Bir lokantacı, kendi lokantasında yemek yediğinde o yemeğin ücretini ödemeli!...

Bir iş adamı, özel harcamalarını sahibi olduğu şirketine fatura ettirmemeli!... Bu yolla alenen vergi kaçırmamalı!...

Fırıncının, lokantacının ya da iş adamlarının işletmelerinden sadece kâr payı alma hakları vardır… O da kâr ederse!...

İşletmenin varlıkları üzerinde başka da bir hakları yoktur!...

Varmış gibi davranırlarsa bu suçtur!... Hem de ciddi bir suçtur!...

Bir kişinin malına başka bir kişi ondan habersiz ya da izinsiz şekilde el koyarsa bu suç olmaz mı?

Adına hırsızlık, gasp, zimmet ne derseniz deyin!...

Fakat maalesef bu davranış, bizim Ülkemizde asla  “suç” muamelesi görmüyor!...

Hatta bundan yola çıkarak, diğer bir çok yasadışı olayı da emsal göstererek meşru hale getiriyoruz!...

Bir kişi bir yere belediye başkanı oluyor; belediyenin varlıklarının sahibiymiş gibi davranıyor…

O varlıkları, o imkanları babasının malıymış gibi dilediğine dağıtıyor!...

Bir kişi bir kuruma müdür oluyor; kurumun tapusu ona verilmiş gibi davranıyor…

Kurumun imkanlarını canının istediğine peşkeş çekiyor!...

Sıradan bir yetki yazısıyla, kurum kişiliklerini kendi kişiliklerine entegre ediyorlar…

Hukukun evrensel kurallarına aykırı şekilde, “tek kişilik” yetkiler kullanıyorlar!...

Hele hele kamu kurumlarında bu tür davranışlar oldukça yaygınlaştı…

Yöneticiler, kendi kişilikleriyle kurum kişiliğini aynı zannediyorlar…

Kurumu çiftliğe çevirmekte bir beis görmüyorlar!

Sorumluluklarını unutup, sadece yetkilerini hatırlıyorlar…

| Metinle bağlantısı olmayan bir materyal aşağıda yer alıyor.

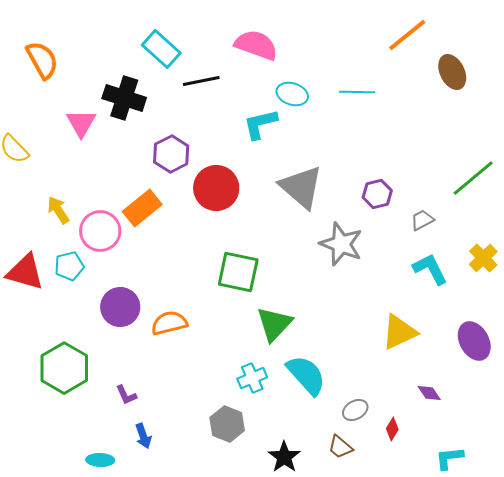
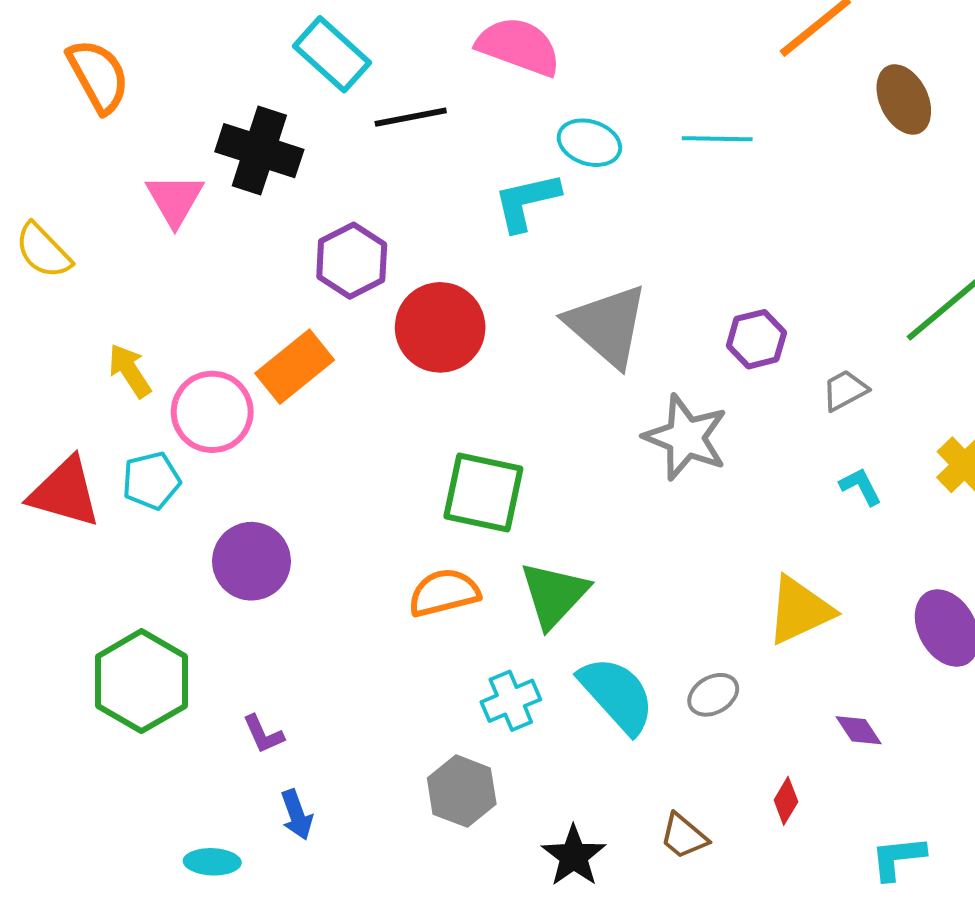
cyan L-shape: (430, 269) -> (861, 487), size x0.6
orange semicircle: (169, 323) -> (444, 593), moved
gray ellipse: (355, 410) -> (713, 695), moved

Böylece çok kolay bir biçimde “kul hakkına” girebiliyorlar!...

 “Kişilik” kavramının çok önemli olması gereken bir başka alan da siyaset…

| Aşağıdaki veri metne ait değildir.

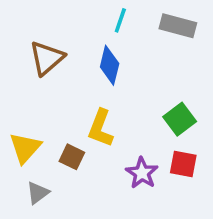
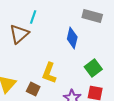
cyan line: (120, 20) -> (33, 17), moved
blue diamond: (110, 65) -> (72, 38), moved

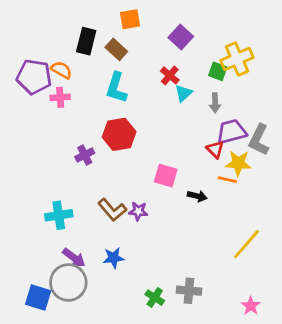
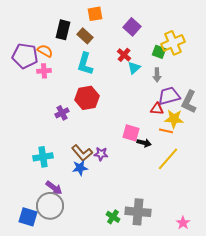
red triangle: (215, 149) -> (157, 109), turned -40
pink square: (166, 176) -> (131, 133), moved
yellow line: (247, 244) -> (168, 159), moved
blue star: (114, 258) -> (80, 168), moved
gray cross: (189, 291) -> (138, 212), size x1.4

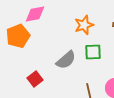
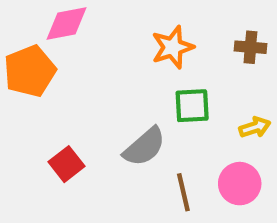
gray semicircle: (66, 60) -> (144, 147), moved

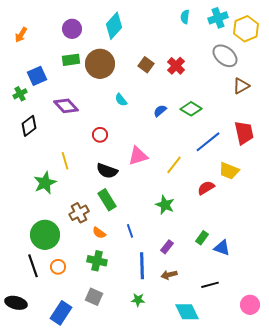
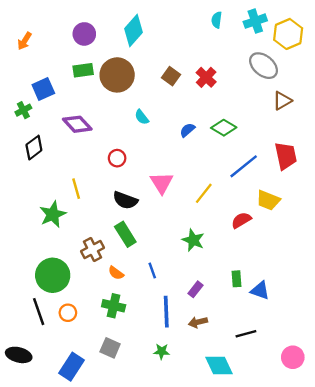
pink triangle: (138, 156) -> (162, 183), turned -45
green rectangle: (202, 238) -> (237, 279), turned -40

Siyasetçilerin, siyasi kimliklerinin dışında en az iki kimliği daha olmalı!...

Teknokrat, bürokrat, hukukçu, ekonomist, mühendis, mimar, doktor, uzman vs. gibi taşıyacağı önemli bir mesleki kişilik yanında takdir edilen manevi bir kişiliği de olmalı…

Siyasetle uğraşmanın dışında başka bir işle meşgul olmamış, tüm kişiliği sadece bundan ibaret birisi topluma ne verebilir?

Adam diyor ki;

“Yıllardır bu partinin kahrını çektim, her faaliyetine katıldım, verdiği her görevi yaptım, uğrunda şu kadar harcadım… Artık sıra bende… Adaylığı en çok ben hak ediyorum…”

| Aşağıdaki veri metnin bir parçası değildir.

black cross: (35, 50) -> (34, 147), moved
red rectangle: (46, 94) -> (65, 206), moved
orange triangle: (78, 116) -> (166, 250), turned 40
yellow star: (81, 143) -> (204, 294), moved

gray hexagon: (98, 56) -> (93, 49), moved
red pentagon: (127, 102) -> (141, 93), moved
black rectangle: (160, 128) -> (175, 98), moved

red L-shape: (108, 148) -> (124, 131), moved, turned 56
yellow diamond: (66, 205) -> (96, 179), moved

Peki senin, falanca partili olarak tanınman dışında başka bir kişilik özelliğin var mı?

Mesleki kişiliğin,

Ahlaki kişiliğin,

Sosyal kişiliğin,

Kültürel kişiliğin,

Manevi kişiliğin ne durumda?

Kimliğini başka ne ile zenginleştirdin?

Sana sadece, falan partili filanca mı diyebiliyorlar?

Tüm sıfatın, tüm unvanın bu kadar mı?

Bu kadarıyla nereye varabileceksin?

Tek başına  bu kimlik seni nereye kadar götürebilecek?

Kişiliklerimizi zenginleştirip, sahip olduğumuz her bir kişiliğin hakkını ayrı ayrı vermemiz gerekmez mi?

Doğru olan bu değil mi?

Aksi takdirde, “her türlü arsızlığı, yolsuzluğu yapsa da, siyasi kimliği sağlam olanın başına bir şey gelmiyor” anlayışı hakim oluyor!...

Bizim bu “kişilik” sorununu mutlaka çözmemiz lazım…

Kişiliksizliğe prim vermememiz lazım…

Kişilikleri ayrı ayrı görüp, ayrı ayrı tartmamız lazım…

Adaletin terazisi gibi, kişilik terazisi de en az iki kefeli olmalı!...

Birinin yaptığı yanlışa, diğeri “dur” diyebilmeli…

Tek gözlü teraziye nasıl güven olmuyorsa, tek kişilikli kimliklere de güven duymamalı!...

İş adamı Cem Uzan’ın batış hikayesi konumuza güzel bir örnektir:

Sahibi olduğu iki şirketten İmar Bankası zarar etmekte, Telsim (şimdiki Vodafone) ise ciddi oranda kar etmektedir… Cem Uzan, kayıtsız bir şekilde Telsim’in kaynaklarını İmar Bankası’na kullandırmaya kalkınca, Telsim’in yabancı ortakları durumu öğrenip şikayetçi oluyor… Uluslararası mahkemeler, şirketlerin “kişilik” haklarına tecavüz yapıldığı gerekçesiyle hakkında işlem yapıyor; neticede Türkiye Hükümeti de tüm mal varlığına el koyuyor…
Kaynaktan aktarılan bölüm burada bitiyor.